─── RECORDS TO USE ───

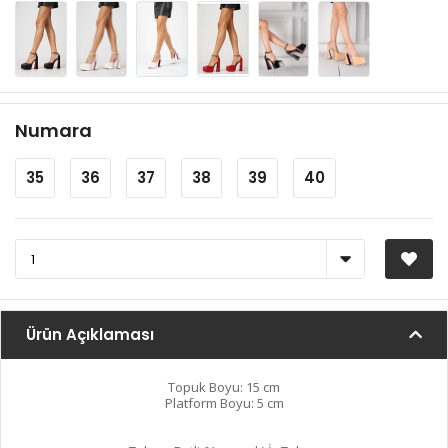
Numara
35
36
37
38
39
40
Ürün Açıklaması
Topuk Boyu: 15 cm
Platform Boyu: 5 cm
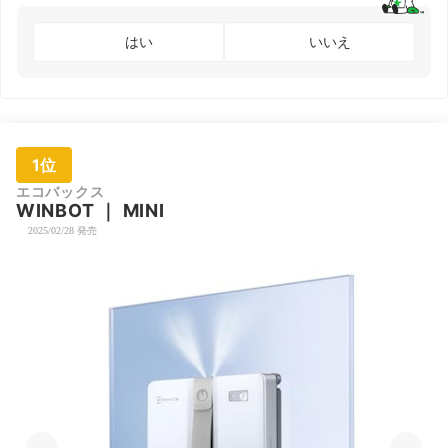
はい
いいえ
1位
エコバックス
WINBOT
｜
MINI
2025/02/28 発売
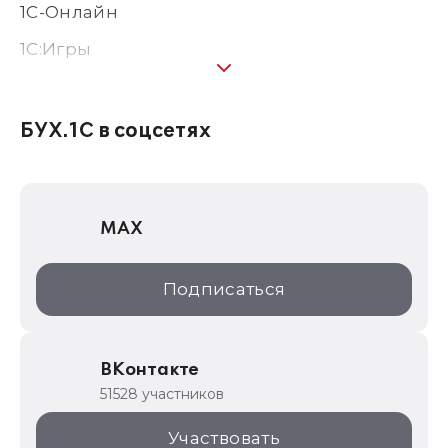
1С-Онлайн
1C:Игры
1С:Предприятие 8
1С:Консалтинг
БУХ.1С в соцсетях
1Софт
1С Отраслевые решения
MAX
1С:Дистрибьюция
1С:Образование
Подписаться
ИТС.1C.ru
Образовательные программы
ВКонтакте
1С для торговли
51528 участников
1С:Торговая площадка
Участвовать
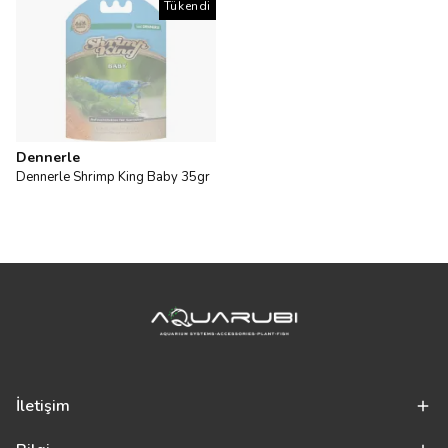
Tükendi
Dennerle
Dennerle Shrimp King Baby 35gr
İletişim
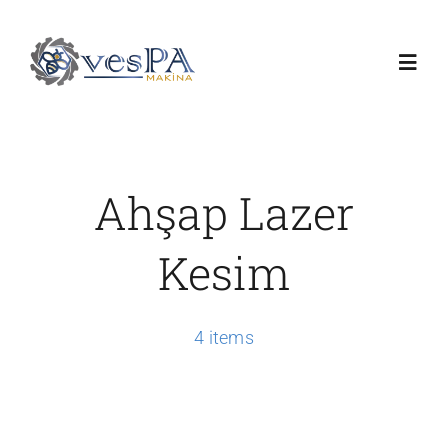
Skip
to
Toggl
content
Navig
Anasayfa
Ahşap Lazer
Ürünlerimiz
Kesim
Servis
4 items
Hakkımızda
Duyurular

───

YOUR INSTRUCTIONS: Where a line above contains the word "Dennerle", show that line.

OUTPUT BELOW:
Dennerle
Dennerle Shrimp King Baby 35gr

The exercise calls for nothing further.